What the Base Believes: Catechism

Here are the articles of faith for the American reactionary right:

  1. Their ancestors–white Christians, all–made America great.
  2. God and the accomplishments of their ancestors gave them the right to rule America in perpetuity.
  3. Demographic changes and the ongoing erosion of Christian faith in America have put their right to rule at risk.
  4. The left is an unholy alliance of largely overeducated women, minorities, and seculars who hate them and want revenge for their previous powerlessness.
  5. As a result, the left threatens real America with political and cultural annihilation.
  6. Real America is entitled to fight back to save itself with any tool at its disposal.
  7. Donald Trump is the indispensable man in this existential battle. His personality shortcomings are actually an asset in the battle, because they guarantee that he won’t sell out to the establishment. He has no limits–that’s exactly what the base needs.

Is there any evidence on the ground to support the articles of faith? I’ll discuss that tomorrow.

On Rooting for the Devil You Know

The McConnell Project, based on the filibuster and a compliant Supreme Court, has been a great benefit for the GOP and a huge liability for America. Mitch will have much to answer for when it is all said and done. So why am I rooting for him to recover now?

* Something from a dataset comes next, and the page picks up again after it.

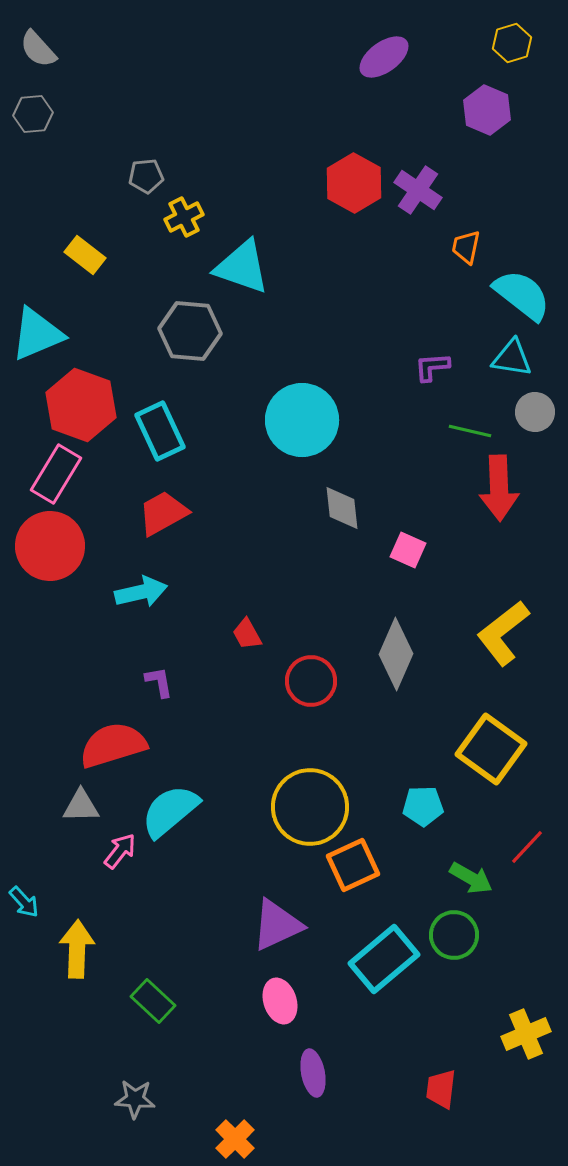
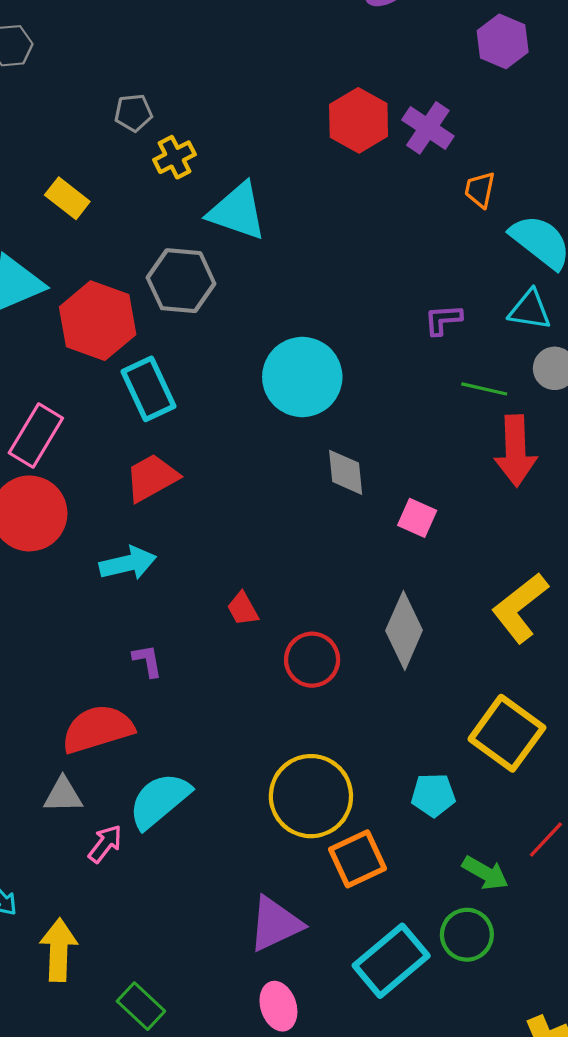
red hexagon: (81, 405) -> (98, 321), moved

Because Mitch doesn’t want to burn it down, and he has a record of keeping the crazoids in the Senate under control. His successor, whoever it may be, probably won’t be as successful. Does America really need another version of the GOP House and a second Kevin McCarthy?

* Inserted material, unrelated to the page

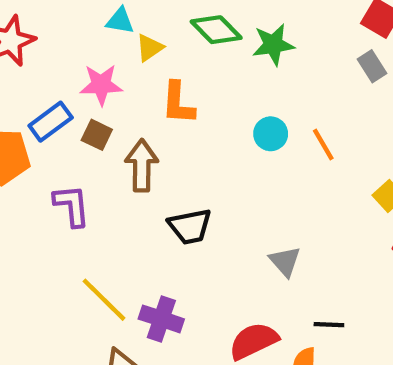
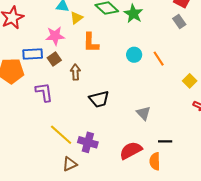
green star: (273, 45) -> (133, 14), turned -30
blue rectangle: (51, 122) -> (33, 54), turned 36
brown square: (97, 135) -> (54, 59), turned 32
brown arrow: (142, 165) -> (75, 72), size x0.7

You already know the answer to that.

On DeSantis’ Ramaswamy Problem

Pitching yourself to the reactionary base as a more competent, less legally encumbered version of Trump never looked like a winning strategy to me. But today, things have gotten even worse for DeSantis, because he has competition in the abjectly pro-Trump lane; Ramaswamy is even Trumpier than Trump in some respects. If the GOP electorate suddenly decides that Trump’s legal problems disqualify him, it may choose Ramaswamy over DeSantis. What is the Hungarian Candidate going to do now?

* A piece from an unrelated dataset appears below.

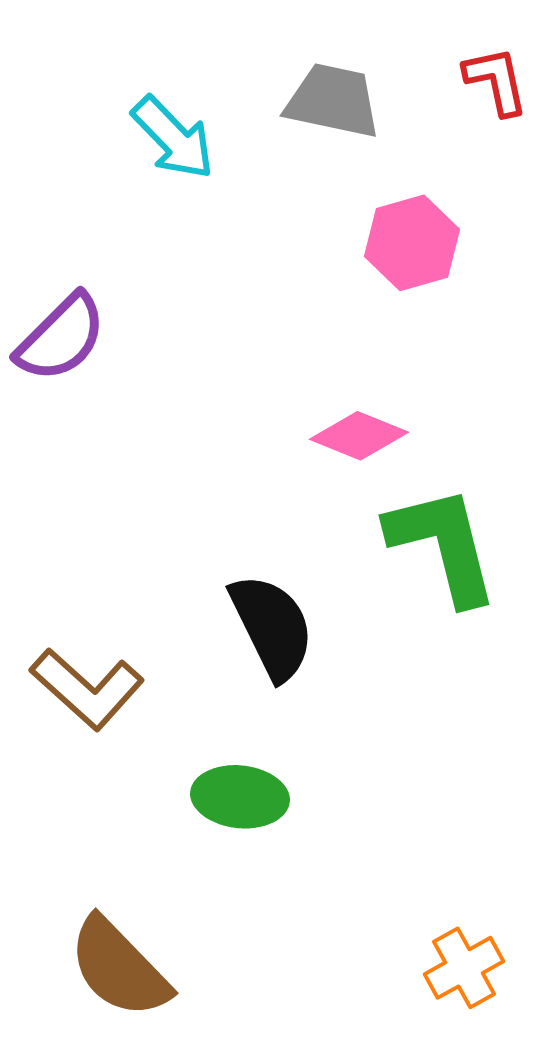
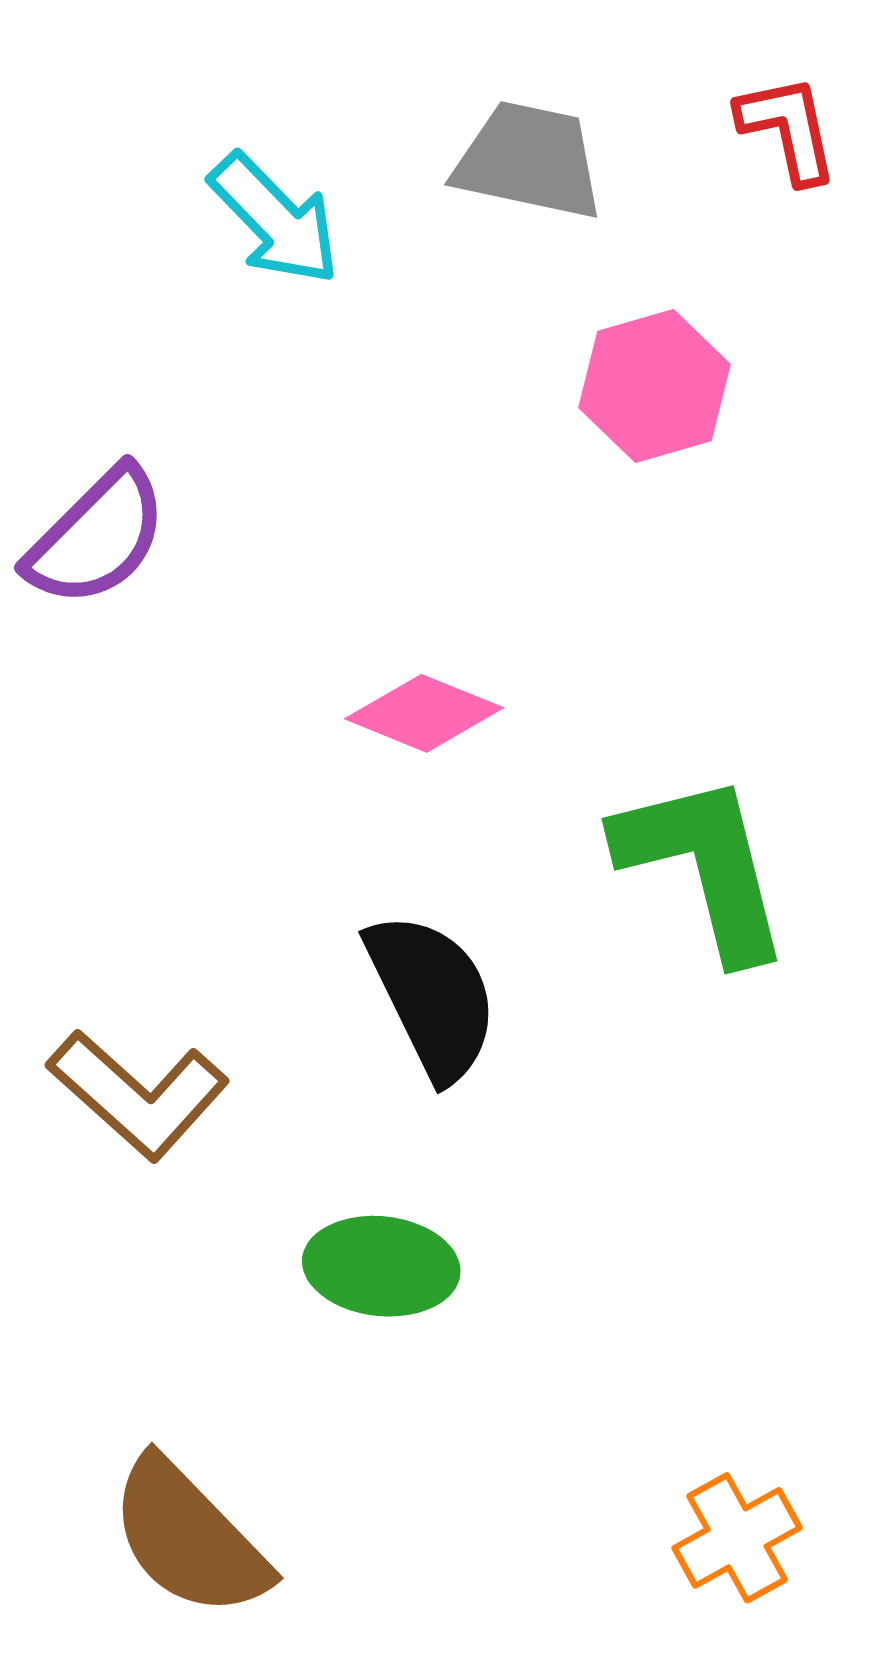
pink diamond: (359, 436) -> (424, 713), moved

He can’t very well attack Ramaswamy on substance, since they are both completely aligned with the base, unless he is prepared to jettison his passive-aggressive approach to Trump and put his focus on winning over moderate voters. It is probably way too late for that. My guess is that he will engage in some mild criticism about Ramaswamy’s inexperience and hope that Christie, Haley, and Pence will discredit the guy without much help from him.

In other words, expect more of the same at the next debate.

A note to my readers: I will be on vacation next week. Regular posts will resume no later than next Sunday.

What Does Ramaswamy Want?

It is becoming increasingly obvious that Ramaswamy is running, not as Trump’s competitor, but as his even more extreme reactionary surrogate. To what end? What does he want?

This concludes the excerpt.